Nun soll es freilich, wenn man Gabriel beim Wort nimmt, die Welt gar nicht geben. Das ist natürlich nicht ernst gemeint, was man schon daran erkennt, dass er den Weltbegriff auch nach seiner rhetorischen Entsorgung ungerührt weiter verwendet. Gabriel weist lediglich darauf hin, dass die Welt kein Gegenstand ist, den man von außen in Betracht nehmen oder unter Laborbedingungen erforschen könnte. Das Sein ist eben nicht auf Seiendes zu reduzieren, wie schon Hegel und Heidegger wussten. Die Welt ist vielmehr ein offener, für das menschliche Vernehmen im Ganzen unfasslicher Horizont realisierter und nicht realisierter Möglichkeiten des Fühlens, Erkennens und Handelns.

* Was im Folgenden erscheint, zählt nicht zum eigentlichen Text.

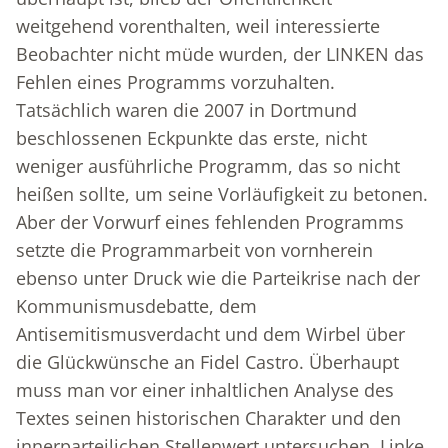
weitgehend vorenthalten, weil interessierte
Beobachter nicht müde wurden, der LINKEN das
Fehlen eines Programms vorzuhalten.
Tatsächlich waren die 2007 in Dortmund
beschlossenen Eckpunkte das erste, nicht
weniger ausführliche Programm, das so nicht
heißen sollte, um seine Vorläufigkeit zu betonen.
Aber der Vorwurf eines fehlenden Programms
setzte die Programmarbeit von vornherein
ebenso unter Druck wie die Parteikrise nach der
Kommunismusdebatte, dem
Antisemitismusverdacht und dem Wirbel über
die Glückwünsche an Fidel Castro. Überhaupt
muss man vor einer inhaltlichen Analyse des
Textes seinen historischen Charakter und den
innerparteilichen Stellenwert untersuchen. Linke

Für ihre Bewohner offenbart sie viele Dimensionen des Wirklichen, die nicht in einer ultimativen Form der Beschreibung erfasst werden können. Juristische, politische, ökonomische, historische, psychologische, grammatische oder ästhetische Tatsachen lassen sich nun einmal nicht mit den Methoden der Physik ermitteln.

Wie andere Autoren auch plädiert Gabriel für einen Beschreibungspluralismus, der mit einem philosophischen Realismus vereinbar ist. Diesen plausiblen Antireduktionismus jedoch rüstet er zu einer "Sinnfeldontologie" auf, die eine Pulverisierung der Welt in unzählige Wirklichkeitsbereiche billigend in Kauf nimmt. Die Frage, wie diese Bereiche miteinander verbunden sind, ob und wie sie sich ein- und ausschließen, überlagern und ergänzen, wird an die "empirischen Wissenschaften" delegiert. Um solche Feinheiten braucht sich der spekulative Ontologe nicht zu kümmern.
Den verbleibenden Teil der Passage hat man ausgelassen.